Gelet op de hoogte van het benadelingsbedrag van circa € 100.000,00 alsook de bewezenverklaarde feiten, acht de Rechtbank een onvoorwaardelijke gevangenisstraf van 24 maanden in beginsel op zijn plaats. Immers, verdachte heeft zich gedurende geruime tijd op grote schaal bezig gehouden met diverse vormen van frauderend handelen en hij is hierin zeer berekenend te werk gegaan. Ook zijn deze feiten gepleegd binnen 5 jaren na een veroordeling wegens soortgelijke feiten.

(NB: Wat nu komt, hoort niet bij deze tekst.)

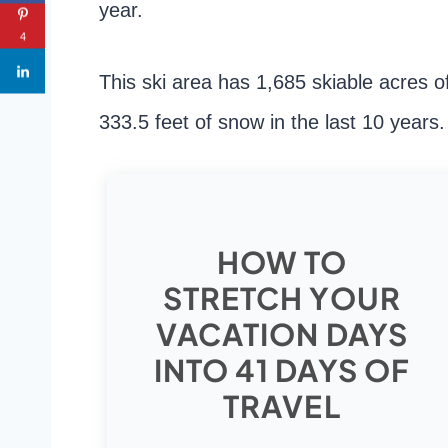
year.
4
This ski area has 1,685 skiable acres o
333.5 feet of snow in the last 10 years.
HOW TO
STRETCH YOUR
VACATION DAYS
INTO 41 DAYS OF
TRAVEL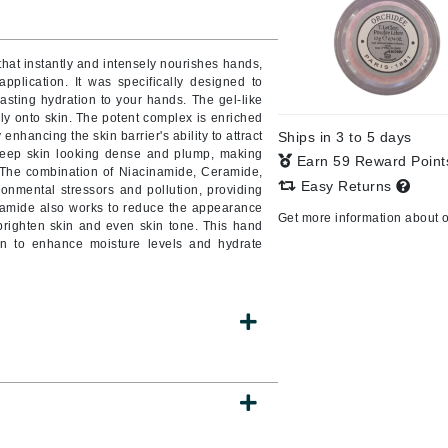
at instantly and intensely nourishes hands,
pplication. It was specifically designed to
CanPrev
lasting hydration to your hands. The gel-like
CHI
ly onto skin. The potent complex is enriched
nhancing the skin barrier's ability to attract
Ships in 3 to 5 days
CO2Lift
 keep skin looking dense and plump, making
Earn 59 Reward Poin
 The combination of Niacinamide, Ceramide,
Color Wow
Easy Returns
onmental stressors and pollution, providing
Coola
inamide also works to reduce the appearance
Get more information about 
righten skin and even skin tone. This hand
in to enhance moisture levels and hydrate
DCL Dermatologic
Dermablend
Dermelect Cosmeceuticals
Diego dalla Palma Professional
Dr Dennis Gross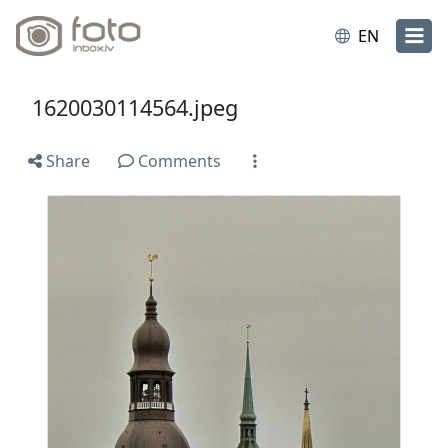
EN
1620030114564.jpeg
Share
Comments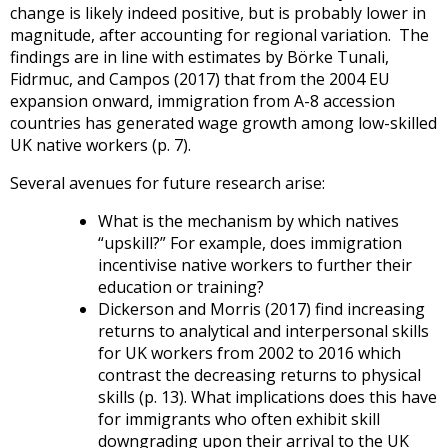
change is likely indeed positive, but is probably lower in
magnitude, after accounting for regional variation. The
findings are in line with estimates by Börke Tunali,
Fidrmuc, and Campos (2017) that from the 2004 EU
expansion onward, immigration from A-8 accession
countries has generated wage growth among low-skilled
UK native workers (p. 7).
Several avenues for future research arise:
What is the mechanism by which natives
“upskill?” For example, does immigration
incentivise native workers to further their
education or training?
Dickerson and Morris (2017) find increasing
returns to analytical and interpersonal skills
for UK workers from 2002 to 2016 which
contrast the decreasing returns to physical
skills (p. 13). What implications does this have
for immigrants who often exhibit skill
downgrading upon their arrival to the UK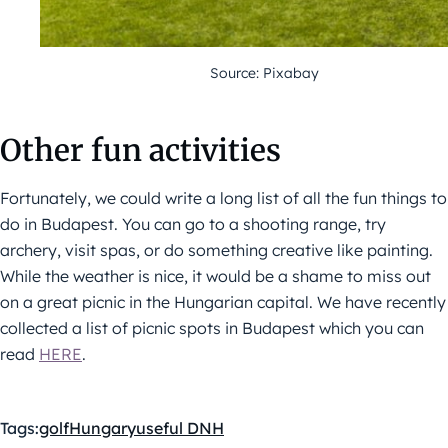
Source: Pixabay
Other fun activities
Fortunately, we could write a long list of all the fun things to
do in Budapest. You can go to a shooting range, try
archery, visit spas, or do something creative like painting.
While the weather is nice, it would be a shame to miss out
on a great picnic in the Hungarian capital. We have recently
collected a list of picnic spots in Budapest which you can
read
HERE
.
Tags:
golf
Hungary
useful DNH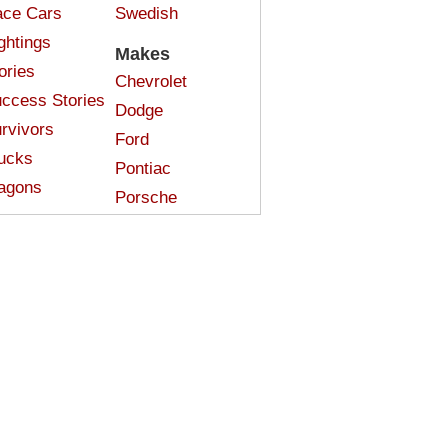
ce Cars
Swedish
ghtings
Makes
ories
Chevrolet
ccess Stories
Dodge
rvivors
Ford
ucks
Pontiac
agons
Porsche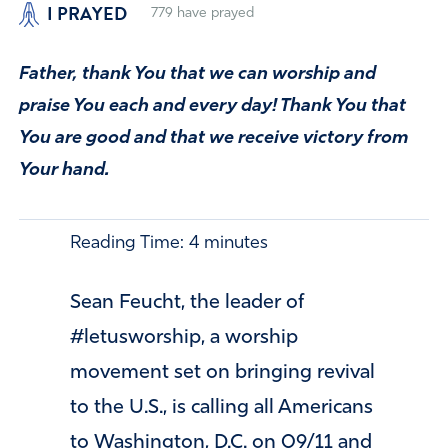
I PRAYED
779
have prayed
Father, thank You that we can worship and
praise You each and every day! Thank You that
You are good and that we receive victory from
Your hand.
Reading Time:
4
minutes
Sean Feucht, the leader of
#letusworship, a worship
movement set on bringing revival
to the U.S., is calling all Americans
to Washington, D.C. on 09/11 and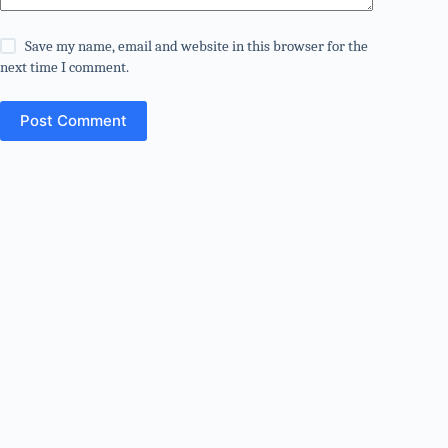
Save my name, email and website in this browser for the
next time I comment.
Post Comment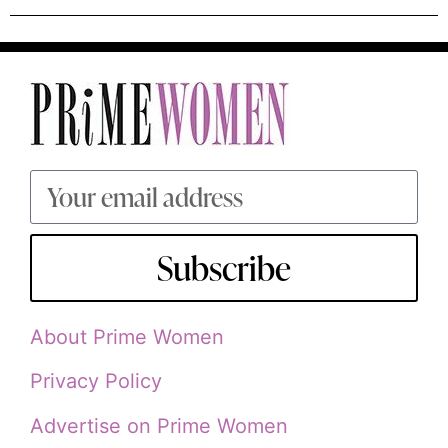
Subscribe
About Prime Women
Privacy Policy
Advertise on Prime Women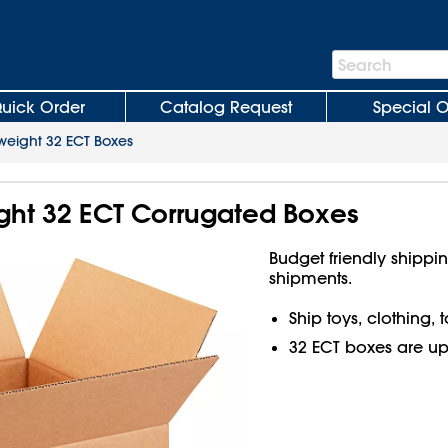
Search
Search
Bar
uick Order
Catalog Request
Special O
weight 32 ECT Boxes
ight 32 ECT Corrugated Boxes
Budget friendly shippin
shipments.
Ship toys, clothing,
32 ECT boxes are up t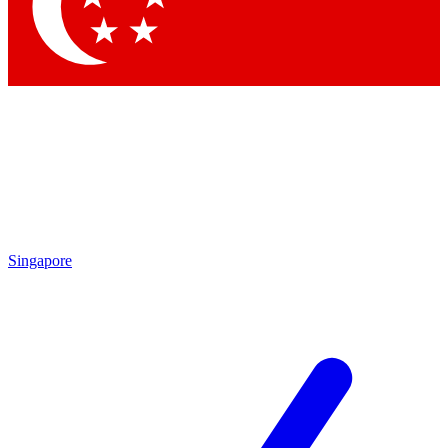
Contact me with news and offers from other Future brands
By submitting your information you agree to the
Terms & Conditions
and
Privacy Policy
and are aged 16 or over.
Singapore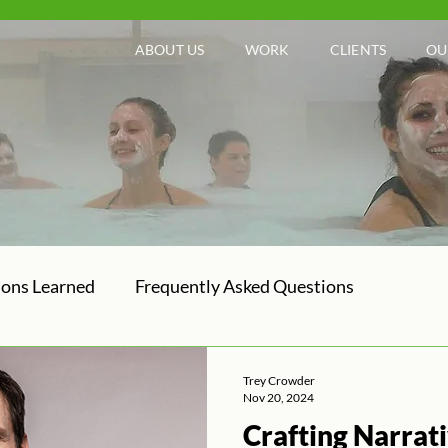
ABOUT US
WORK
CLIENTS
OU
sons Learned
Frequently Asked Questions
Trey Crowder
Nov 20, 2024
Crafting Narrat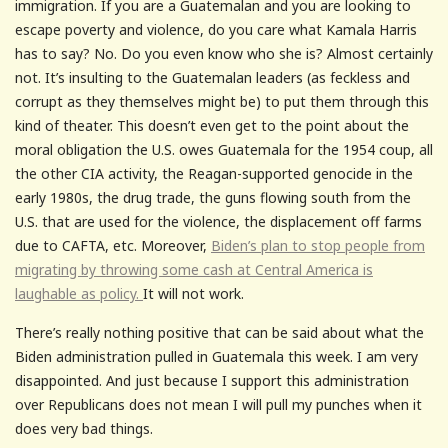
immigration. If you are a Guatemalan and you are looking to
escape poverty and violence, do you care what Kamala Harris
has to say? No. Do you even know who she is? Almost certainly
not. It’s insulting to the Guatemalan leaders (as feckless and
corrupt as they themselves might be) to put them through this
kind of theater. This doesn’t even get to the point about the
moral obligation the U.S. owes Guatemala for the 1954 coup, all
the other CIA activity, the Reagan-supported genocide in the
early 1980s, the drug trade, the guns flowing south from the
U.S. that are used for the violence, the displacement off farms
due to CAFTA, etc. Moreover,
Biden’s plan to stop people from
migrating by throwing some cash at Central America is
laughable as policy.
It will not work.
There’s really nothing positive that can be said about what the
Biden administration pulled in Guatemala this week. I am very
disappointed. And just because I support this administration
over Republicans does not mean I will pull my punches when it
does very bad things.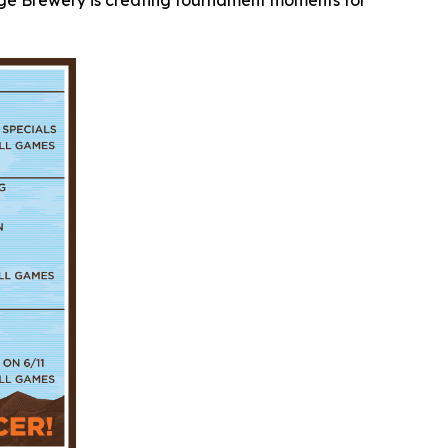
idge Brewery is creating tournament moments for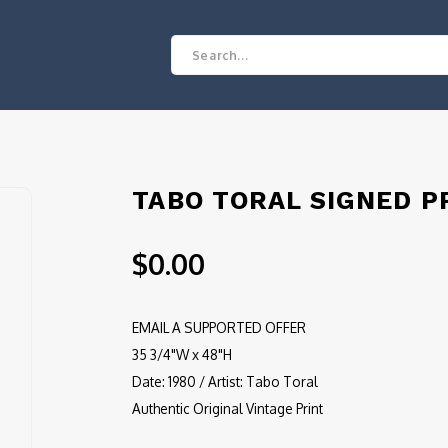
TABO TORAL SIGNED P
$0.00
EMAIL A SUPPORTED OFFER
35 3/4"W x 48"H
Date: 1980 / Artist: Tabo Toral
Authentic Original Vintage Print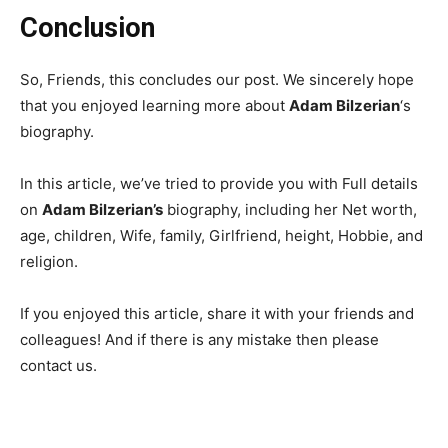
Conclusion
So, Friends, this concludes our post. We sincerely hope
that you enjoyed learning more about
Adam Bilzerian
‘s
biography.
In this article, we’ve tried to provide you with Full details
on
Adam Bilzerian’s
biography, including her Net worth,
age, children, Wife, family, Girlfriend, height, Hobbie, and
religion.
If you enjoyed this article, share it with your friends and
colleagues! And if there is any mistake then please
contact us.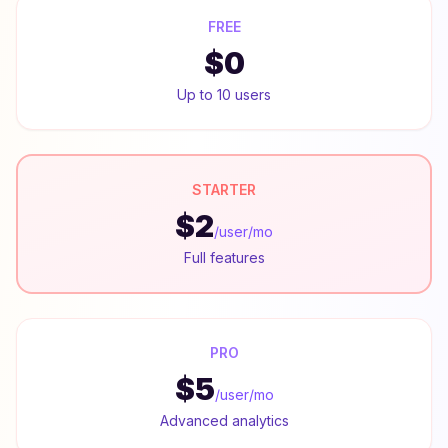
FREE
$0
Up to 10 users
STARTER
$2
/user/mo
Full features
PRO
$5
/user/mo
Advanced analytics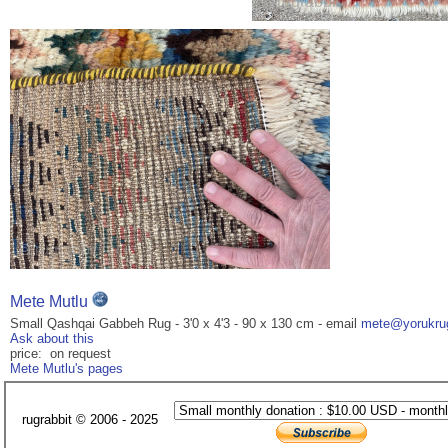
Mete Mutlu
Small Qashqai Gabbeh Rug - 3'0 x 4'3 - 90 x 130 cm - email
mete@yorukrug
Ask about this
price: on request
Mete Mutlu's pages
rugrabbit © 2006 - 2025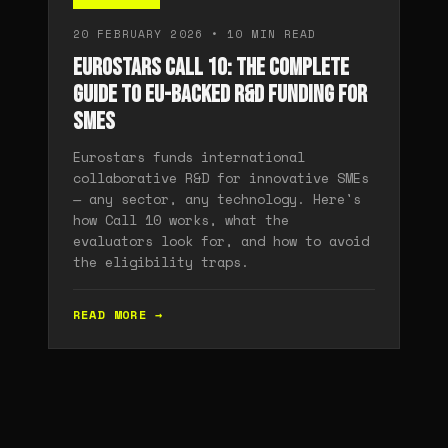
20 FEBRUARY 2026 • 10 MIN READ
Eurostars Call 10: The Complete
Guide to EU-Backed R&D Funding for
SMEs
Eurostars funds international
collaborative R&D for innovative SMEs
— any sector, any technology. Here's
how Call 10 works, what the
evaluators look for, and how to avoid
the eligibility traps.
READ MORE →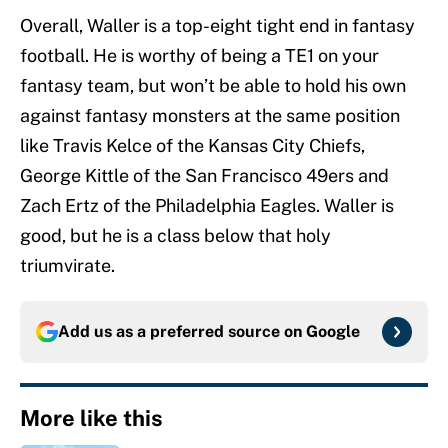
Overall, Waller is a top-eight tight end in fantasy
football. He is worthy of being a TE1 on your
fantasy team, but won’t be able to hold his own
against fantasy monsters at the same position
like Travis Kelce of the Kansas City Chiefs,
George Kittle of the San Francisco 49ers and
Zach Ertz of the Philadelphia Eagles. Waller is
good, but he is a class below that holy
triumvirate.
Add us as a preferred source on
Google
More like this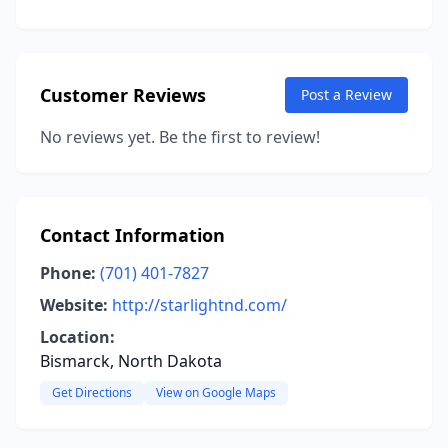
Customer Reviews
Post a Review
No reviews yet. Be the first to review!
Contact Information
Phone:
(701) 401-7827
Website:
http://starlightnd.com/
Location:
Bismarck, North Dakota
Get Directions
View on Google Maps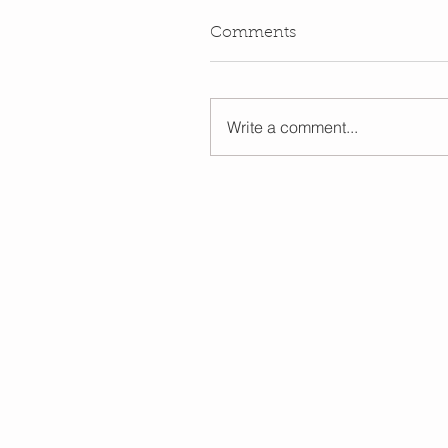
Comments
Write a comment...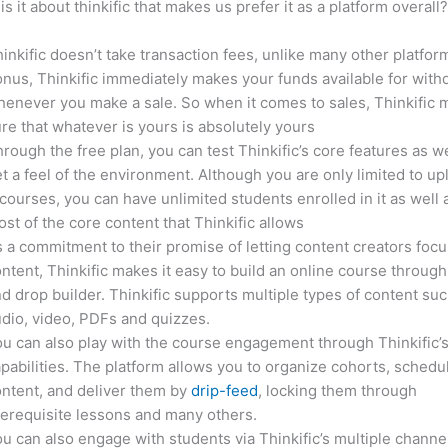
is it about thinkific that makes us prefer it as a platform overall
inkific doesn’t take transaction fees, unlike many other platfor
nus, Thinkific immediately makes your funds available for with
enever you make a sale. So when it comes to sales, Thinkific
re that whatever is yours is absolutely yours
rough the free plan, you can test Thinkific’s core features as we
t a feel of the environment. Although you are only limited to up
courses, you can have unlimited students enrolled in it as well 
st of the core content that Thinkific allows
 a commitment to their promise of letting content creators focu
ntent, Thinkific makes it easy to build an online course through
d drop builder. Thinkific supports multiple types of content suc
dio, video, PDFs and quizzes.
u can also play with the course engagement through Thinkific’
pabilities. The platform allows you to organize cohorts, schedu
ntent, and deliver them by
drip-feed
, locking them through
erequisite lessons and many others.
u can also engage with students via Thinkific’s multiple channe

De Rechtbank houdt in strafmatigende zin wel rekening met een overschrijding van de redelijke termijn met 12 maanden . Om die reden zal de Rechtbank een gevangenisstraf van 18 maanden opleggen. Ook zal de Rechtbank – als stok achter de deur – een gedeelte van deze straf voorwaardelijk opleggen met een proeftijd van 2 jaren.

De Rechtbank legt een gevangenisstraf op van 18 maanden, waarvan 6 maanden voorwaardelijk.